◆ **Exercise**:
Using the listing that follows, return every line with the word "accessibilité".

◆ **Data for this exercise**:
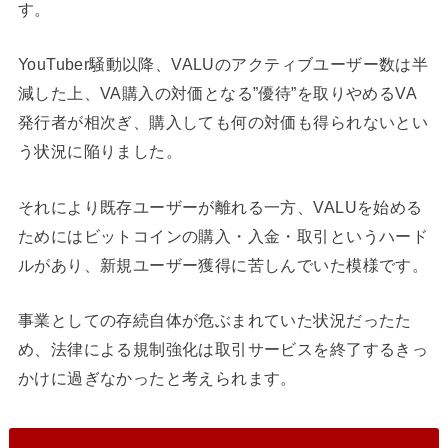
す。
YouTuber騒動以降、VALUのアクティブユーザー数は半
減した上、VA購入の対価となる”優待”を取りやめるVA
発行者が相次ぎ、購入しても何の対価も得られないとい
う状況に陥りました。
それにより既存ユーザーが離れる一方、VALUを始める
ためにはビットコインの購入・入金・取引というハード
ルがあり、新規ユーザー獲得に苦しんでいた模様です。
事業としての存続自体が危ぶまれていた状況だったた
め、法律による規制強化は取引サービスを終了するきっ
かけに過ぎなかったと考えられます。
---
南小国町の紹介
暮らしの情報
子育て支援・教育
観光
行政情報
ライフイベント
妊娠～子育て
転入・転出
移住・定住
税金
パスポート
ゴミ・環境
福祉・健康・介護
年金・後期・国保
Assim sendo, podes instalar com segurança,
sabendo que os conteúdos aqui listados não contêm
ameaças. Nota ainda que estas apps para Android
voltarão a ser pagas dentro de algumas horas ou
...
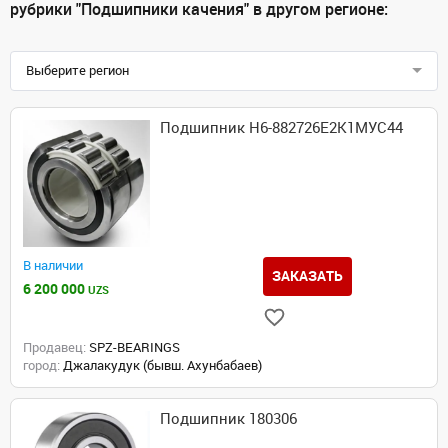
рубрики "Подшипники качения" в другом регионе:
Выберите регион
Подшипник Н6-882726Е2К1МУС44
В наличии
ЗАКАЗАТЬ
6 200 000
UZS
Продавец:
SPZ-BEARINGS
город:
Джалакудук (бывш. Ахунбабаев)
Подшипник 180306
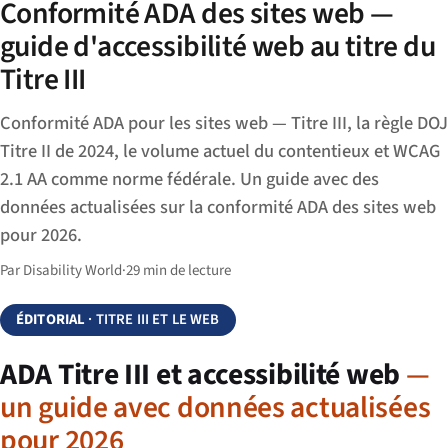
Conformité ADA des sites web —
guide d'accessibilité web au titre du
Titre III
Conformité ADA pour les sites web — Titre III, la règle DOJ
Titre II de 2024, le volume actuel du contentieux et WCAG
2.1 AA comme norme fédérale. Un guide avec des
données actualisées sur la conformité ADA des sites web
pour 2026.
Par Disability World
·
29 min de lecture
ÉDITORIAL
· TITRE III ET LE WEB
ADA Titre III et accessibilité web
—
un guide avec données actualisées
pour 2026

◆ **Answer to the problem**:
guide d'accessibilité web au titre du
ADA Titre III et accessibilité web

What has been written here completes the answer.